#### Input records:

========

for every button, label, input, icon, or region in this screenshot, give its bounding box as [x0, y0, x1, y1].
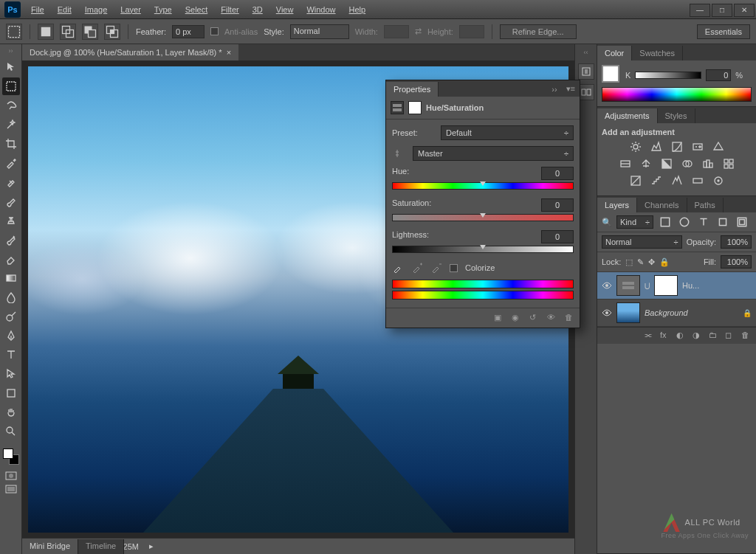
- threshold-icon[interactable]: [670, 174, 684, 187]
- exposure-icon[interactable]: [690, 140, 705, 153]
- refine-edge-button[interactable]: Refine Edge...: [500, 24, 577, 39]
- brightness-icon[interactable]: [628, 140, 643, 153]
- tab-color[interactable]: Color: [597, 46, 632, 60]
- gradient-map-icon[interactable]: [690, 174, 705, 187]
- magic-wand-tool[interactable]: [2, 116, 20, 134]
- foreground-background-colors[interactable]: [3, 449, 19, 465]
- selective-color-icon[interactable]: [711, 174, 726, 187]
- style-select[interactable]: Normal: [290, 24, 349, 39]
- healing-brush-tool[interactable]: [2, 173, 20, 191]
- posterize-icon[interactable]: [649, 174, 664, 187]
- view-previous-icon[interactable]: ◉: [512, 313, 522, 323]
- channel-mixer-icon[interactable]: [701, 157, 715, 170]
- menu-3d[interactable]: 3D: [247, 2, 269, 17]
- selection-new-icon[interactable]: [38, 24, 54, 40]
- pen-tool[interactable]: [2, 327, 20, 344]
- color-balance-icon[interactable]: [639, 157, 653, 170]
- clone-stamp-tool[interactable]: [2, 212, 20, 229]
- color-spectrum[interactable]: [602, 87, 752, 102]
- screen-mode-icon[interactable]: [2, 482, 20, 496]
- dodge-tool[interactable]: [2, 308, 20, 325]
- status-arrow-icon[interactable]: ▸: [149, 541, 154, 551]
- tab-mini-bridge[interactable]: Mini Bridge: [22, 539, 78, 554]
- mask-mode-icon[interactable]: [408, 101, 422, 114]
- path-selection-tool[interactable]: [2, 365, 20, 383]
- shape-tool[interactable]: [2, 384, 20, 402]
- lasso-tool[interactable]: [2, 97, 20, 114]
- selection-subtract-icon[interactable]: [82, 24, 98, 40]
- new-fill-icon[interactable]: ◑: [693, 330, 703, 341]
- visibility-icon[interactable]: [602, 280, 612, 291]
- tab-timeline[interactable]: Timeline: [78, 539, 124, 554]
- menu-window[interactable]: Window: [300, 2, 341, 17]
- filter-type-icon[interactable]: [696, 215, 711, 229]
- hue-value-input[interactable]: 0: [541, 167, 574, 180]
- menu-select[interactable]: Select: [179, 2, 214, 17]
- menu-filter[interactable]: Filter: [215, 2, 244, 17]
- lightness-slider[interactable]: [392, 246, 574, 253]
- eraser-tool[interactable]: [2, 250, 20, 268]
- blend-mode-select[interactable]: Normal÷: [602, 235, 682, 249]
- document-close-icon[interactable]: ×: [227, 48, 231, 57]
- blur-tool[interactable]: [2, 288, 20, 306]
- invert-icon[interactable]: [628, 174, 643, 187]
- delete-layer-icon[interactable]: 🗑: [741, 330, 752, 341]
- colorize-checkbox[interactable]: [450, 264, 458, 272]
- lock-position-icon[interactable]: ✥: [648, 257, 655, 267]
- filter-kind-select[interactable]: Kind÷: [616, 215, 653, 229]
- toggle-visibility-icon[interactable]: 👁: [547, 313, 557, 323]
- hand-tool[interactable]: [2, 404, 20, 421]
- menu-help[interactable]: Help: [343, 2, 372, 17]
- link-icon[interactable]: ⋃: [645, 282, 650, 289]
- close-button[interactable]: ✕: [734, 4, 755, 17]
- reset-icon[interactable]: ↺: [529, 313, 540, 323]
- layer-mask-thumb[interactable]: [654, 275, 678, 296]
- filter-adjustment-icon[interactable]: [677, 215, 692, 229]
- eyedropper-set-icon[interactable]: [392, 262, 404, 274]
- add-mask-icon[interactable]: ◐: [676, 330, 687, 341]
- opacity-input[interactable]: 100%: [721, 235, 752, 249]
- color-lookup-icon[interactable]: [721, 157, 736, 170]
- workspace-essentials-button[interactable]: Essentials: [697, 24, 750, 39]
- document-tab[interactable]: Dock.jpg @ 100% (Hue/Saturation 1, Layer…: [22, 44, 238, 60]
- selection-add-icon[interactable]: [60, 24, 76, 40]
- lightness-value-input[interactable]: 0: [541, 230, 574, 243]
- eyedropper-subtract-icon[interactable]: [430, 262, 442, 274]
- menu-file[interactable]: File: [25, 2, 50, 17]
- lock-transparency-icon[interactable]: ⬚: [625, 257, 633, 267]
- vibrance-icon[interactable]: [711, 140, 726, 153]
- properties-menu-icon[interactable]: ▾≡: [562, 81, 580, 97]
- selection-intersect-icon[interactable]: [104, 24, 120, 40]
- filter-smart-icon[interactable]: [735, 215, 749, 229]
- crop-tool[interactable]: [2, 135, 20, 153]
- k-slider[interactable]: [635, 72, 701, 79]
- layer-row-background[interactable]: Background 🔒: [597, 299, 756, 327]
- lock-pixels-icon[interactable]: ✎: [637, 257, 644, 267]
- tab-properties[interactable]: Properties: [386, 82, 439, 97]
- move-tool[interactable]: [2, 58, 20, 76]
- new-group-icon[interactable]: 🗀: [709, 330, 719, 341]
- menu-type[interactable]: Type: [148, 2, 178, 17]
- menu-view[interactable]: View: [270, 2, 300, 17]
- menu-image[interactable]: Image: [79, 2, 114, 17]
- foreground-color[interactable]: [3, 449, 13, 459]
- levels-icon[interactable]: [649, 140, 664, 153]
- filter-pixel-icon[interactable]: [658, 215, 673, 229]
- maximize-button[interactable]: □: [712, 4, 732, 17]
- toolbar-expand-icon[interactable]: ››: [4, 47, 18, 55]
- clip-to-layer-icon[interactable]: ▣: [494, 313, 504, 323]
- preset-select[interactable]: Default÷: [441, 125, 574, 140]
- minimize-button[interactable]: —: [690, 4, 710, 17]
- layer-row-adjustment[interactable]: ⋃ Hu...: [597, 272, 756, 299]
- layer-fx-icon[interactable]: fx: [660, 330, 670, 341]
- new-layer-icon[interactable]: ◻: [725, 330, 735, 341]
- visibility-icon[interactable]: [602, 308, 612, 318]
- tab-channels[interactable]: Channels: [637, 198, 687, 212]
- type-tool[interactable]: [2, 346, 20, 364]
- history-brush-tool[interactable]: [2, 231, 20, 249]
- filter-kind-icon[interactable]: 🔍: [602, 218, 612, 227]
- bw-icon[interactable]: [659, 157, 674, 170]
- hue-slider[interactable]: [392, 182, 574, 190]
- menu-edit[interactable]: Edit: [52, 2, 78, 17]
- delete-adjustment-icon[interactable]: 🗑: [565, 313, 575, 323]
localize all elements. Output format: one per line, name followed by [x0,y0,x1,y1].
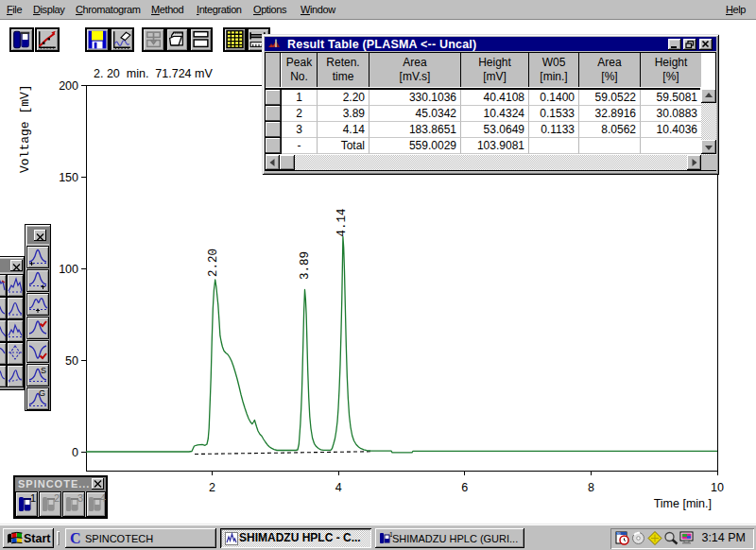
svg-text:C: C [70,531,81,545]
svg-text:8: 8 [588,481,594,494]
svg-text:G: G [39,388,45,398]
svg-text:50: 50 [65,354,78,368]
svg-text:4: 4 [335,481,342,494]
svg-text:Voltage [mV]: Voltage [mV] [18,84,32,173]
svg-text:2. 20 min. 71.724 mV: 2. 20 min. 71.724 mV [94,67,213,80]
svg-text:30: 30 [617,532,621,536]
svg-text:2.20: 2.20 [207,249,220,277]
svg-text:6: 6 [461,481,468,494]
svg-text:2: 2 [209,481,215,494]
svg-text:200: 200 [59,79,78,93]
svg-text:10: 10 [711,481,724,494]
svg-text:2: 2 [54,492,60,504]
svg-text:S: S [41,366,46,375]
svg-text:1: 1 [30,492,36,504]
svg-text:3.89: 3.89 [299,251,312,280]
svg-text:0: 0 [72,446,78,459]
svg-text:4: 4 [100,492,106,504]
svg-text:3: 3 [77,492,83,504]
svg-text:150: 150 [59,171,78,184]
svg-text:100: 100 [59,263,78,276]
svg-text:4.14: 4.14 [335,208,349,236]
svg-text:Time [min.]: Time [min.] [654,497,712,510]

========

#### Description of the task:
Filter the data above by the word "Normal" and copy every line that matches.

#### Answer:
- style-select[interactable]: Normal: [290, 24, 349, 39]
- blend-mode-select[interactable]: Normal÷: [602, 235, 682, 249]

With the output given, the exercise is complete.